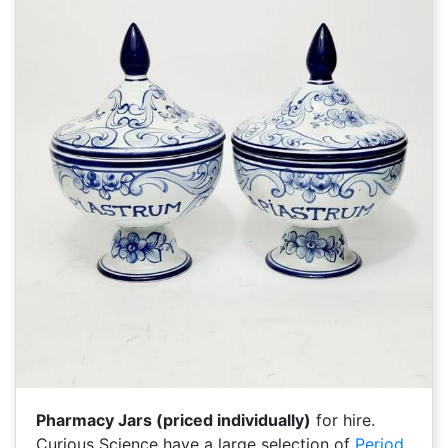
Pharmacy Jars (priced individually)
for hire.
Curious Science have a large selection of
Period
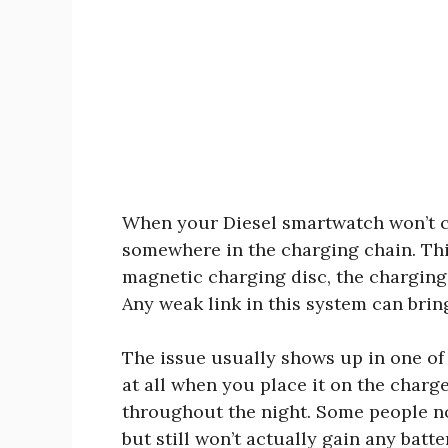
When your Diesel smartwatch won’t c
somewhere in the charging chain. Thi
magnetic charging disc, the charging 
Any weak link in this system can brin
The issue usually shows up in one of
at all when you place it on the charge
throughout the night. Some people n
but still won’t actually gain any bat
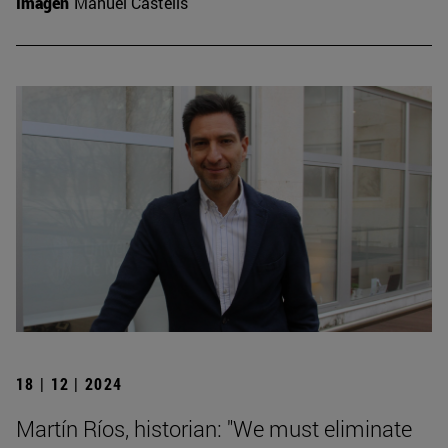
Imagen
Manuel Castells
18 | 12 | 2024
Martín Ríos, historian: "We must eliminate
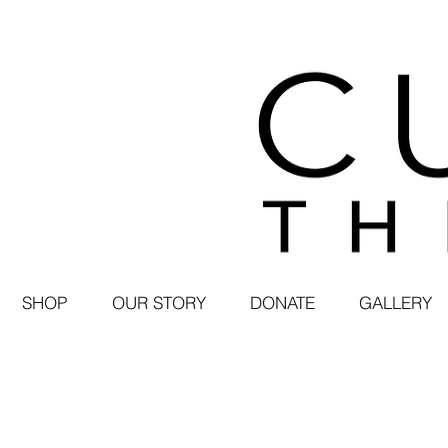
SHOP
OUR STORY
DONATE
GALLERY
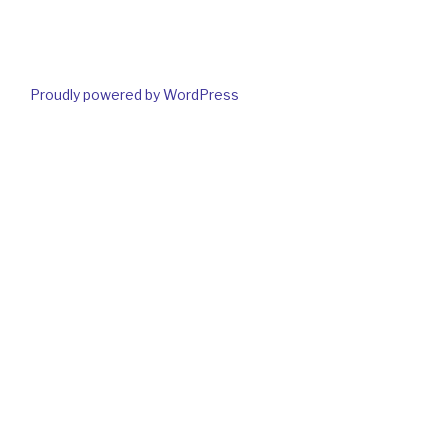
Proudly powered by WordPress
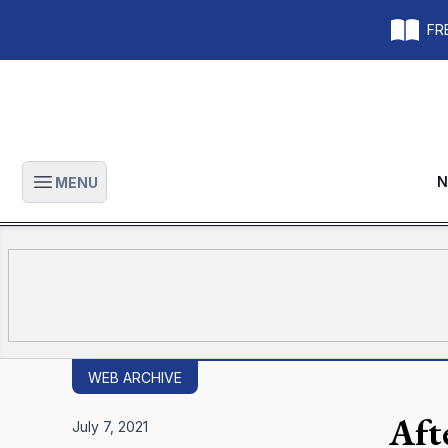
FRE
N
MENU
Open main menu
WEB ARCHIVE
Aft
July 7, 2021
========
THE PROBLEM ▸
Output every entry exactly. Pictures stay out.

PROBLEM SOLUTION ▸
Pharmacy Jars (priced individually)
for hire.
Curious Science have a large selection of
Period
When your Diesel smartwatch won’t c
somewhere in the charging chain. Thi
magnetic charging disc, the charging 
Any weak link in this system can brin
The issue usually shows up in one of
at all when you place it on the charge
throughout the night. Some people n
but still won’t actually gain any bat
Imagen
Manuel Castells
18 | 12 | 2024
Martín Ríos, historian: "We must eliminate
SHOP
OUR STORY
DONATE
GALLERY
Proudly powered by WordPress
FRE
N
MENU
Open main menu
WEB ARCHIVE
Aft
July 7, 2021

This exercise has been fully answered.